Stored data:
+ + + +
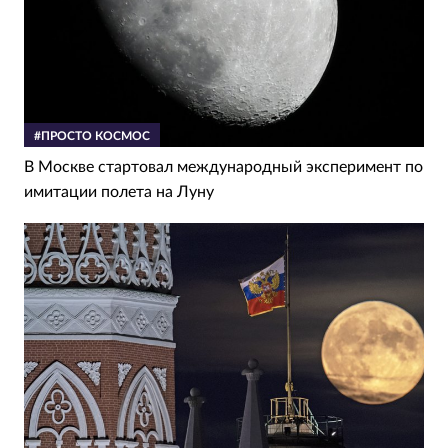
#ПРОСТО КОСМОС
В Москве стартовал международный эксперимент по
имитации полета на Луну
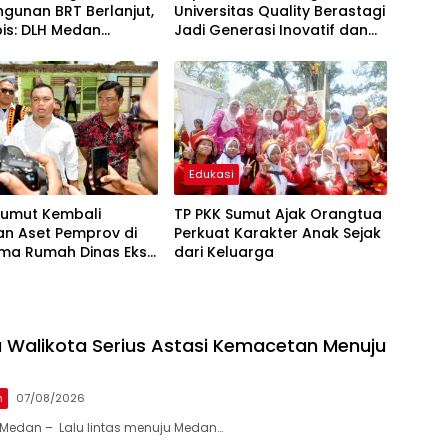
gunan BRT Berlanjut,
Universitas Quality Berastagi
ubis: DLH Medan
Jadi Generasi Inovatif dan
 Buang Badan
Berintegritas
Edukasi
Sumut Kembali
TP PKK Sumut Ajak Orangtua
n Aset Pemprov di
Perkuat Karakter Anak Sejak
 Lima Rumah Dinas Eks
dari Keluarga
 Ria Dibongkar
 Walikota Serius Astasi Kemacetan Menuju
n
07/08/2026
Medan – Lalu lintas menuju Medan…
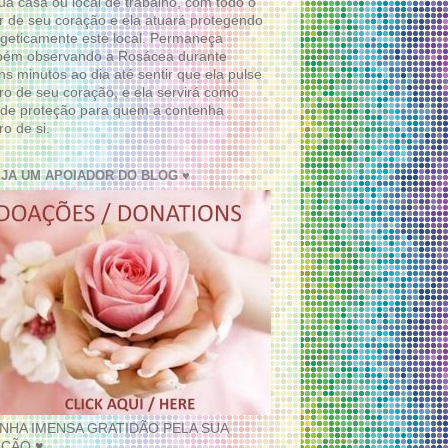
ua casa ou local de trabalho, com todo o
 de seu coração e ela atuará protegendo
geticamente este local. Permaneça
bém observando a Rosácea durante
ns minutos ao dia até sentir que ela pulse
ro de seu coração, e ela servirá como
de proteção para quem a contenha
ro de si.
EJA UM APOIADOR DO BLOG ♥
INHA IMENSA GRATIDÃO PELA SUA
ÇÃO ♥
+ + + +
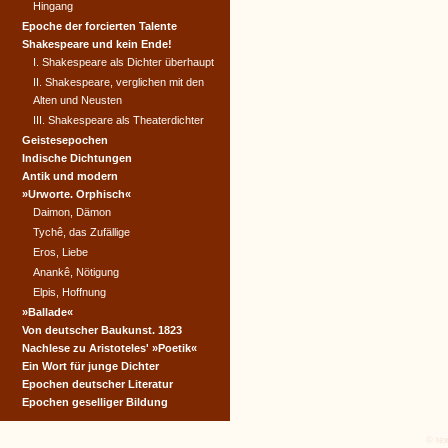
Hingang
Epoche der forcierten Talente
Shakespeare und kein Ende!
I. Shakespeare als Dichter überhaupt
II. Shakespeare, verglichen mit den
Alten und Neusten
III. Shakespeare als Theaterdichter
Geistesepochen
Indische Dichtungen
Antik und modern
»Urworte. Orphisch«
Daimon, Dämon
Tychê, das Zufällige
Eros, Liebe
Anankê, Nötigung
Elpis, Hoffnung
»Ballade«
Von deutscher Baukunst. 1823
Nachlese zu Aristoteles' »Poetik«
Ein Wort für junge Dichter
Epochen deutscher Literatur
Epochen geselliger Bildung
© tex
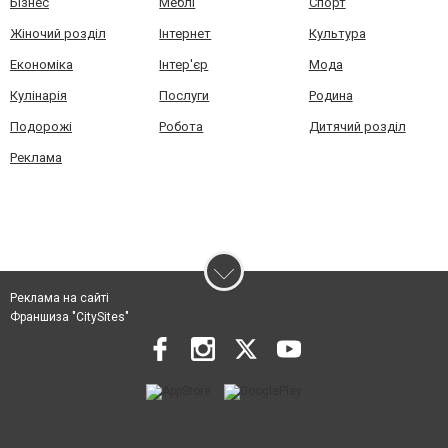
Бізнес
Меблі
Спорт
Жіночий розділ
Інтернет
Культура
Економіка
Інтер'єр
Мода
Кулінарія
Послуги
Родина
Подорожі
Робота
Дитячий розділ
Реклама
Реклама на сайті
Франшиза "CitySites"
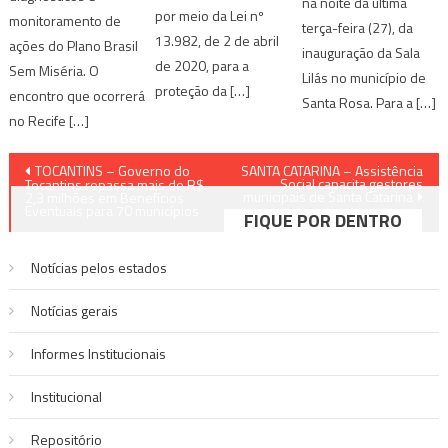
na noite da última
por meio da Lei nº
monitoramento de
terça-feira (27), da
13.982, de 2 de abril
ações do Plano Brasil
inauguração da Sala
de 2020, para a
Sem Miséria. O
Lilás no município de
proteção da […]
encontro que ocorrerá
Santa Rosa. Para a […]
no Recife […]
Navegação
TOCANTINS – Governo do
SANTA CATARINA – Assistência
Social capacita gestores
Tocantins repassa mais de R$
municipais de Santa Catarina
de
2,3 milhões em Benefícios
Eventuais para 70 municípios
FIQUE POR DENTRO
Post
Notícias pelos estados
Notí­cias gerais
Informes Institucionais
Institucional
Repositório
+ + + +
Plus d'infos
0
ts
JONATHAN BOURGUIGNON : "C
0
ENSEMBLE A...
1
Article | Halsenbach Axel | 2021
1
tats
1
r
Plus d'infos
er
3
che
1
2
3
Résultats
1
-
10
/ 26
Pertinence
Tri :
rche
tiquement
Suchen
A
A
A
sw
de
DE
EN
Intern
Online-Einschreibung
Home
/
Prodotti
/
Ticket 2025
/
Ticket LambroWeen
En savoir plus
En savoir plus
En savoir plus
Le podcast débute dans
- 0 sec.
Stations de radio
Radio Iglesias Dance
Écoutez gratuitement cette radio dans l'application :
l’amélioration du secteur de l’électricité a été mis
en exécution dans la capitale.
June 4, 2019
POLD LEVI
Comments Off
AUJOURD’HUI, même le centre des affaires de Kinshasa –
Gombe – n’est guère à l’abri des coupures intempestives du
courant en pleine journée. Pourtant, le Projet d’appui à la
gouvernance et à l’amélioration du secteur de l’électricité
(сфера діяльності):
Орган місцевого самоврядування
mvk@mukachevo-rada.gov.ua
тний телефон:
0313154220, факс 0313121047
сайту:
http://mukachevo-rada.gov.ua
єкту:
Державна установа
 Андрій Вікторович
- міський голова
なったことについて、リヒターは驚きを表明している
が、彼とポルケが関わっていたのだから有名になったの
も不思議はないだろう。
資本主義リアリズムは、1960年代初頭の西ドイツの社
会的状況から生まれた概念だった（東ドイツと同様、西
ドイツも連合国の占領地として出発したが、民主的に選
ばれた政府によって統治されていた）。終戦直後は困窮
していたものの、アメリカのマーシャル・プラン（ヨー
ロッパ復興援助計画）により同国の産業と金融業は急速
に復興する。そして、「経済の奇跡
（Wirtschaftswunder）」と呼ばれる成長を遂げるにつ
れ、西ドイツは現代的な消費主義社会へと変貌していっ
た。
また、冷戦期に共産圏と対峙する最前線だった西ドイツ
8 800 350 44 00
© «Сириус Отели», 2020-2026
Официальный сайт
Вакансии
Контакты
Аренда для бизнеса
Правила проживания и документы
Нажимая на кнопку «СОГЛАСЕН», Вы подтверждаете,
+ + + +
Task requirements: Copy the lines above exactly, starting at the one with "ubis: DLH Medan" and ending at the one with "de proteção para quem a contenha", both included. Leave out any pictures and add nothing else.

Result for this task:
ubis: DLH Medan
Jadi Generasi Inovatif dan
 Buang Badan
Berintegritas
Edukasi
Sumut Kembali
TP PKK Sumut Ajak Orangtua
n Aset Pemprov di
Perkuat Karakter Anak Sejak
 Lima Rumah Dinas Eks
dari Keluarga
 Ria Dibongkar
 Walikota Serius Astasi Kemacetan Menuju
n
07/08/2026
Medan – Lalu lintas menuju Medan…
ua casa ou local de trabalho, com todo o
 de seu coração e ela atuará protegendo
geticamente este local. Permaneça
bém observando a Rosácea durante
ns minutos ao dia até sentir que ela pulse
ro de seu coração, e ela servirá como
de proteção para quem a contenha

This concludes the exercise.